Task goal> Would you give back exactly the lines from the line with "Задать вопрос" through the end of the entries below, both included, but none of the pictures?

Dataset entries>
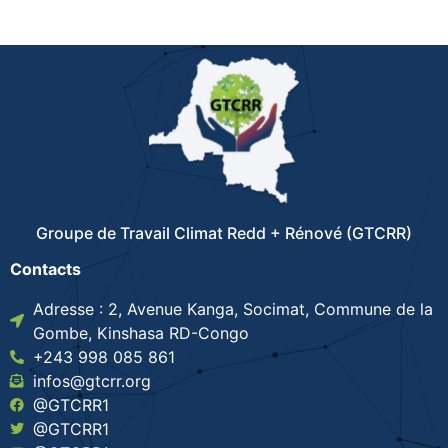
Groupe de Travail Climat Redd + Rénové (GTCRR)
Contacts
Adresse : 2, Avenue Kanga, Socimat, Commune de la
Gombe, Kinshasa RD-Congo
+243 998 085 861
infos@gtcrr.org
@GTCRR1
@GTCRR1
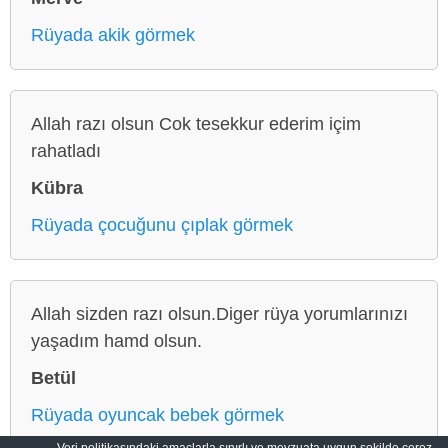
Rüyada akik görmek
Allah razı olsun Cok tesekkur ederim içim
rahatladı
Kübra
Rüyada çocuğunu çıplak görmek
Allah sizden razı olsun.Diger rüya yorumlarınızı
yaşadım hamd olsun.
Betül
Rüyada oyuncak bebek görmek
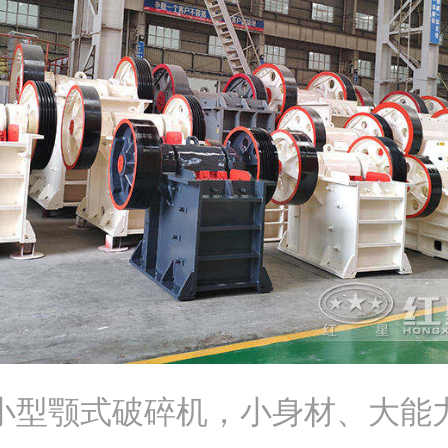
小型颚式破碎机，小身材、大能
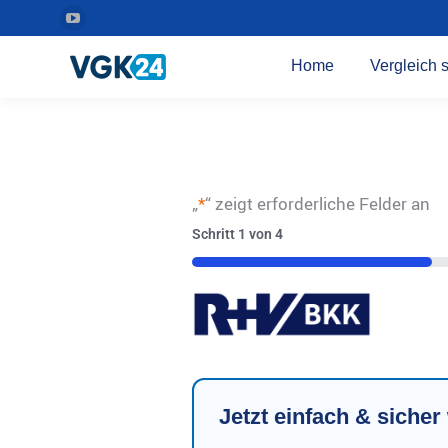
YouTube
Seite
Home
Vergleich s
wird
in
einem
neuen
Fenster
„
*
“ zeigt erforderliche Felder an
geöffnet
Schritt
1
von
4
25%
Jetzt einfach & siche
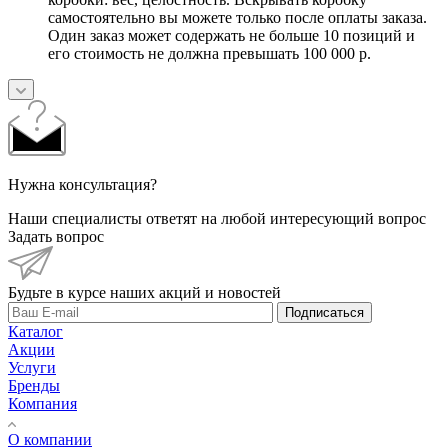
самостоятельно вы можете только после оплаты заказа.
Один заказ может содержать не больше 10 позиций и
его стоимость не должна превышать 100 000 р.
Нужна консультация?
Наши специалисты ответят на любой интересующий вопрос
Задать вопрос
Будьте в курсе наших акций и новостей
Подписаться
Каталог
Акции
Услуги
Бренды
Компания
О компании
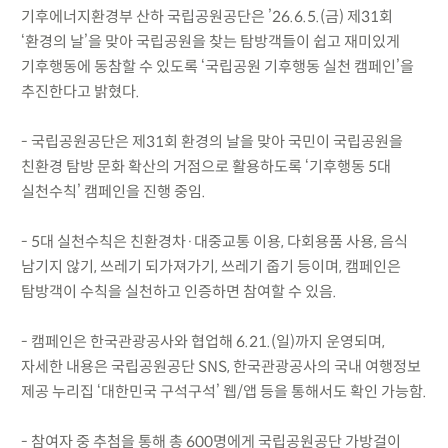
기후에너지환경부 산하 국립공원공단은 ’26.6.5.(금) 제31회
‘환경의 날’을 맞아 국립공원을 찾는 탐방객들이 쉽고 재미있게
기후행동에 동참할 수 있도록 ‘국립공원 기후행동 실천 캠페인’을
추진한다고 밝혔다.
- 국립공원공단은 제31회 환경의 날을 맞아 국민이 국립공원을
친환경 탐방 문화 확산의 거점으로 활용하도록 ‘기후행동 5대
실천수칙’ 캠페인을 진행 중임.
- 5대 실천수칙은 친환경차·대중교통 이용, 다회용품 사용, 음식
남기지 않기, 쓰레기 되가져가기, 쓰레기 줍기 등이며, 캠페인은
탐방객이 수칙을 실천하고 인증하면 참여할 수 있음.
- 캠페인은 한국관광공사와 협업해 6.21.(일)까지 운영되며,
자세한 내용은 국립공원공단 SNS, 한국관광공사의 국내 여행정보
제공 누리집 ‘대한민국 구석구석’ 웹/앱 등을 통해서도 확인 가능함.
- 참여자 중 추첨을 통해 총 600명에게 국립공원공단 가방걸이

Result below>
Задать вопрос
Будьте в курсе наших акций и новостей
Подписаться
Каталог
Акции
Услуги
Бренды
Компания
О компании
기후에너지환경부 산하 국립공원공단은 ’26.6.5.(금) 제31회
‘환경의 날’을 맞아 국립공원을 찾는 탐방객들이 쉽고 재미있게
기후행동에 동참할 수 있도록 ‘국립공원 기후행동 실천 캠페인’을
추진한다고 밝혔다.
- 국립공원공단은 제31회 환경의 날을 맞아 국민이 국립공원을
친환경 탐방 문화 확산의 거점으로 활용하도록 ‘기후행동 5대
실천수칙’ 캠페인을 진행 중임.
- 5대 실천수칙은 친환경차·대중교통 이용, 다회용품 사용, 음식
남기지 않기, 쓰레기 되가져가기, 쓰레기 줍기 등이며, 캠페인은
탐방객이 수칙을 실천하고 인증하면 참여할 수 있음.
- 캠페인은 한국관광공사와 협업해 6.21.(일)까지 운영되며,
자세한 내용은 국립공원공단 SNS, 한국관광공사의 국내 여행정보
제공 누리집 ‘대한민국 구석구석’ 웹/앱 등을 통해서도 확인 가능함.
- 참여자 중 추첨을 통해 총 600명에게 국립공원공단 가방걸이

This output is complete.